Throw An American Werewolf in London, Indiana Jones and the Last Crusade, Lifeforce, the ’99 Mummy remake, and Dawn of the Dead: Zack Snyder Edition, into a figurative blender. Subtract everything you love about those movies and the misshapen, shambling, stitched-together mess that results would look a lot like Alex Kurtzman’s The Mummy, Universal’s desperate attempt to kickstart their own interconnected cinematic universe to rival Marvel or DC and their multi-billion dollar grosses. Without any superheroes of their own, Universal did what any major studio with Fast & Furious money would do: They dug deep into their century-old back catalog and came up with the so-called “Dark Universe,” a shared universe starring Universal’s “famous monsters.” If the stillborn The Mummy is any indication, though, the “Dark Universe” has failure written all over it. And Tom “Mr. 120%” Cruise isn’t to blame, at least not completely. A badly underwritten script pieced together from the work of six credited writers deserves most of the blame.
The Mummy remake opens not with a bang – as every action-adventure film should – but with a definite whisper. Obviously worried that the average moviegoer wouldn’t get the concept or the idea behind a resurrected mummy wreaking havoc on the world, Alex Kurtzman delays the introduction of the modern-day setting or the supposed hero, Nick Morton (Cruise), a renegade U.S. Army officer and self-described “antiques liberator” (thief), to drop some heavy exposition on the audience involving the Knights Templar, a secret underground burial chamber underneath the London subway system, a super-secret, privately funded organization, Prodigium, and Ahmanet (Sofia Boutella), the “mummy” of the title, an ancient Egyptian princess/Goth chick/tattoo fan/Enchantress wannabe buried alive for the grave sin of regicide (her father) and fratricide (her infant brother). Ahmanet wanted to rule Egypt as its queen, but ancient patriarchy being what it was (i.e., men first, women always last), her infant brother would succeed her father.
There’s more, of course, like how Ahmanet isn’t even the real Big Bad or the “ultimate evil” promised in the trailers: In exchange for giving Set, the God of Death, an earthly vessel (aka the “chosen”), she’ll get almost limitless powers, minus that whole serving “ultimate evil” for eternity. And Nick? After awakening Ahmanet from her millennia-long slumber (less an act of stupidity than greed), he somehow becomes Ahmanet’s latest chosen one. His handy new powers include the ability to walk away unscathed from the crash of a U.S. Air Force cargo plane (easily The Mummy’s best set piece), receive visions of the long-distant past straight from Ahmanet’s mind, and chat with his now dead, decomposing best friend, Chris Vail (Jake Johnson), the obligatory sidekick/comic relief who’s rarely as funny or amusing as Kurtzman or his writing team think he is.

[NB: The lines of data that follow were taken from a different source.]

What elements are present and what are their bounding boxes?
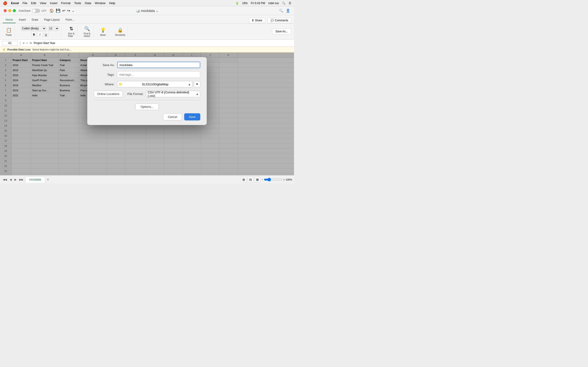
ideas-button[interactable]: 💡 Ideas: [99, 27, 107, 36]
cancel-formula-icon[interactable]: ✕: [23, 42, 25, 45]
save-as-area: Save As...: [272, 28, 291, 34]
dropdown-arrow-icon: ▲: [188, 83, 191, 86]
zoom-slider[interactable]: [264, 178, 282, 181]
save-icon[interactable]: 💾: [56, 8, 61, 13]
menu-data[interactable]: Data: [85, 1, 91, 5]
menu-format[interactable]: Format: [61, 1, 70, 5]
customize-icon[interactable]: ⌄: [72, 9, 74, 12]
tags-input[interactable]: [117, 71, 200, 78]
folder-icon: 📁: [119, 83, 122, 86]
comments-icon: 💬: [271, 19, 274, 22]
add-sheet-button[interactable]: +: [46, 177, 50, 183]
menu-file[interactable]: File: [23, 1, 27, 5]
apple-menu[interactable]: 🍎: [3, 1, 7, 5]
sheet-tab-bar: ◀◀ ◀ ▶ ▶▶ mockdata + ⊞ ⊟ ⊠ − + 100%: [0, 175, 294, 184]
where-selector: 📁 SLS3110DigitalMap ▲ ▼: [117, 81, 200, 87]
insert-function-icon[interactable]: fx: [30, 42, 32, 45]
formula-bar: | ✕ ✓ fx Project Start Year: [0, 40, 294, 47]
redo-icon[interactable]: ↪: [67, 8, 70, 13]
bold-button[interactable]: B: [32, 32, 36, 37]
menu-view[interactable]: View: [40, 1, 46, 5]
tab-draw[interactable]: Draw: [29, 17, 41, 23]
sheet-tab-mockdata[interactable]: mockdata: [25, 176, 45, 183]
save-as-button[interactable]: Save As...: [272, 28, 291, 34]
page-layout-view-button[interactable]: ⊟: [248, 177, 253, 182]
save-as-dialog: Save As: Tags: Where: 📁 SLS3110DigitalMa…: [87, 57, 207, 125]
traffic-lights: [4, 9, 16, 12]
tab-form[interactable]: Form…: [63, 17, 78, 23]
menu-help[interactable]: Help: [109, 1, 115, 5]
where-expand-button[interactable]: ▼: [194, 81, 200, 87]
share-button[interactable]: ⬆ Share: [249, 18, 265, 23]
sensitivity-button[interactable]: 🔒 Sensitivity: [115, 27, 125, 36]
sheet-nav-next[interactable]: ▶: [14, 177, 17, 182]
ribbon-content: 📋 Paste Calibri (Body) 12 B I U: [0, 23, 294, 40]
tab-insert[interactable]: Insert: [16, 17, 28, 23]
ideas-label: Ideas: [100, 34, 106, 36]
where-dropdown[interactable]: 📁 SLS3110DigitalMap ▲: [117, 81, 192, 87]
battery-icon: 🔋: [235, 2, 239, 5]
find-select-button[interactable]: 🔍 Find &Select: [83, 25, 91, 37]
file-format-dropdown[interactable]: CSV UTF-8 (Comma delimited) (.csv) ▲: [146, 91, 200, 97]
menu-tools[interactable]: Tools: [74, 1, 81, 5]
ribbon: Home Insert Draw Page Layout Form… ⬆ Sha…: [0, 15, 294, 40]
dialog-separator: [94, 100, 200, 100]
paste-button[interactable]: 📋 Paste: [5, 27, 12, 36]
font-size-select[interactable]: 12: [48, 26, 59, 31]
sensitivity-icon: 🔒: [117, 27, 124, 33]
sheet-nav-prev[interactable]: ◀: [9, 177, 13, 182]
save-as-dialog-overlay: Save As: Tags: Where: 📁 SLS3110DigitalMa…: [0, 52, 294, 175]
control-center-icon[interactable]: ☰: [289, 2, 291, 5]
autosave-toggle: AutoSave OFF: [19, 9, 47, 13]
font-family-select[interactable]: Calibri (Body): [21, 26, 46, 31]
file-format-row: File Format: CSV UTF-8 (Comma delimited)…: [128, 91, 200, 97]
zoom-out-icon[interactable]: −: [262, 178, 263, 181]
sheet-nav-right[interactable]: ▶▶: [18, 177, 24, 182]
battery-percent: 19%: [242, 2, 248, 5]
formula-divider: |: [20, 41, 21, 45]
confirm-formula-icon[interactable]: ✓: [26, 42, 28, 45]
paste-label: Paste: [6, 34, 12, 36]
maximize-button[interactable]: [13, 9, 16, 12]
search-title-icon[interactable]: 🔍: [279, 8, 284, 13]
autosave-switch[interactable]: [32, 9, 40, 13]
cell-reference-input[interactable]: [2, 41, 18, 45]
zoom-in-icon[interactable]: +: [283, 178, 285, 181]
normal-view-button[interactable]: ⊞: [241, 177, 246, 182]
minimize-button[interactable]: [8, 9, 11, 12]
dialog-buttons: Cancel Save: [94, 113, 200, 120]
tags-field-label: Tags:: [94, 73, 114, 76]
sheet-nav-left[interactable]: ◀◀: [2, 177, 8, 182]
find-select-label: Find &Select: [84, 32, 90, 37]
underline-button[interactable]: U: [43, 32, 48, 37]
find-icon: 🔍: [83, 25, 91, 32]
options-button[interactable]: Options...: [135, 103, 159, 110]
sensitivity-label: Sensitivity: [115, 34, 125, 36]
save-button[interactable]: Save: [184, 113, 200, 120]
ideas-icon: 💡: [99, 27, 107, 33]
filename-display: 📊 mockdata ⌄: [136, 9, 158, 13]
sort-filter-button[interactable]: ⇅ Sort &Filter: [68, 25, 75, 37]
close-button[interactable]: [4, 9, 7, 12]
menu-window[interactable]: Window: [95, 1, 105, 5]
tab-page-layout[interactable]: Page Layout: [41, 17, 62, 23]
undo-icon[interactable]: ↩: [62, 8, 65, 13]
filename-dropdown[interactable]: ⌄: [156, 9, 158, 13]
save-as-field-label: Save As:: [94, 63, 114, 67]
cancel-button[interactable]: Cancel: [163, 113, 182, 120]
sort-icon: ⇅: [68, 25, 75, 32]
comments-button[interactable]: 💬 Comments: [268, 18, 291, 23]
online-locations-button[interactable]: Online Locations: [94, 91, 123, 97]
home-icon[interactable]: 🏠: [49, 8, 54, 13]
where-field-label: Where:: [94, 83, 114, 86]
menu-excel[interactable]: Excel: [11, 1, 19, 5]
formula-icons: ✕ ✓ fx: [23, 42, 32, 45]
menu-insert[interactable]: Insert: [50, 1, 57, 5]
save-as-input[interactable]: [117, 62, 200, 68]
page-break-view-button[interactable]: ⊠: [255, 177, 260, 182]
tab-home[interactable]: Home: [3, 17, 16, 23]
menu-edit[interactable]: Edit: [31, 1, 36, 5]
search-menubar-icon[interactable]: 🔍: [282, 2, 285, 5]
account-icon[interactable]: 👤: [286, 8, 290, 13]
italic-button[interactable]: I: [37, 32, 43, 37]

Then again, everything about The Mummy remake/reboot/re-whatever falls in the “obligatory” category, from the obligatory best friend, the obligatory romantic interest, Jenny Halsey (Annabelle Wallis), a Prodigium-allied archaeologist, to the forced, sub-competent dialogue (“It’s not me, it’s you” as just one, cringe-inducing example), the obligatory CGI-heavy set piece every 10-15 minutes, the obligatory intro to the world of “gods and monsters” (and the “Dark Universe”) via Chief Exposition Giver Dr. Henry Jekyll (Russell Crowe), to the obligatory sequel-, franchise-, and universe-friendly ending. But what Kurtzman, his writers, and his producers can’t and won’t do (i.e., tell a coherent, compelling, one-and-done story) ultimately dooms The Mummy to failure. Someone at Universal must have thought, “If we build it, they will come.” They were wrong with or without a star of Cruise’s magnitude. Audiences still love Cruise when he’s playing Ethan Hunt in the Mission: Impossible series, but they’re lukewarm when he’s not. In short, there’s no guarantee Cruise’s name will help box office wise opening weekend.
Cruise, an actor known for committing to a role with singular determination and focus (regardless of story quality), easily delivers one of the most bored, detached performances of his career. It doesn’t help that he has little chemistry onscreen with Wallis (he has more with Vail), but that’s as much a product of a script that can’t be bothered to spend a few minutes developing their relationship or why we should care for their relationship. Morton isn’t exactly a role model. He’s the prototypical, stereotypical “Ugly American,” robbing graves for profit with a grin and a shoulder shrug, lying to his military superiors about what he’s doing in the Iraq desert, inciting a confrontation with heavily armed locals (demerits for cultural and social insensitivity), and releasing the title character from her slumber to murder, maim, and set the apocalypse into motion (again with a grin and a shrug). He’s less Captain America and more Captain Un-America. Sure, Morton is on redemption road (insert multiple yawns here), but that doesn’t mean we should care for his redemption (we don’t). That’s far from good for a character meant to connect The Mummy to the rest of the Dark Universe and bring moviegoers along for the ride.